Hurdles Emerge in Rising Effort to Rate Teachers

Hurdles Emerge in Rising Effort to Rate Teachers

“If I thought they gave accurate information, I would take them more seriously,” the principal of P.S. 321, Elizabeth Phillips, said about the rankings. “But some of my best teachers have the absolute worst scores,” she said, adding that she had based her assessment of those teachers on “classroom observations, talking to the children and the number of parents begging me to put their kids in their classes.”
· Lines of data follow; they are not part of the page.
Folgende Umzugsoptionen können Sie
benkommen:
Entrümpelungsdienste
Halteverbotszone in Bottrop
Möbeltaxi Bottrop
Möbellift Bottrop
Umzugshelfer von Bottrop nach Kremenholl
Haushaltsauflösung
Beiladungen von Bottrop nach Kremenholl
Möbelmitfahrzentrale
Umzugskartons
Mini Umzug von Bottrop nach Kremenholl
It is becoming common practice nationally to rank teachers for their effectiveness, or value added, a measure that is defined as how much a teacher contributes to student progress on standardized tests. The practice was strongly supported by President Obama’s education grant competition, Race to the Top, and large school districts, including those in Houston, Dallas, Denver, Minneapolis and Washington, have begun to use a form of it.
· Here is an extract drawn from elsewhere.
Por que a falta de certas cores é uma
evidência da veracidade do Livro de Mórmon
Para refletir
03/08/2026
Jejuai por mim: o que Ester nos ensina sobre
But the experience in New York City shows just how difficult it can be to come up with a system that gains acceptance as being fair and accurate. The rankings are based on an algorithm that few other than statisticians can understand, and on tests that the state has said were too narrow and predictable. Most teachers’ scores fall somewhere in a wide range, with perfection statistically impossible. And the system has also suffered from the everyday problems inherent in managing busy urban schools, like the challenge of using old files and computer databases to ensure that the right teachers are matched to the right students.

 こちらも教育の話題。オバマ大統領によって推進された教員評価制度が現場でどうもうまくいってないみたいです。
 日本も全国共通学力テストがあるけど、それが教員の評価につながったりはしてるのだろうか?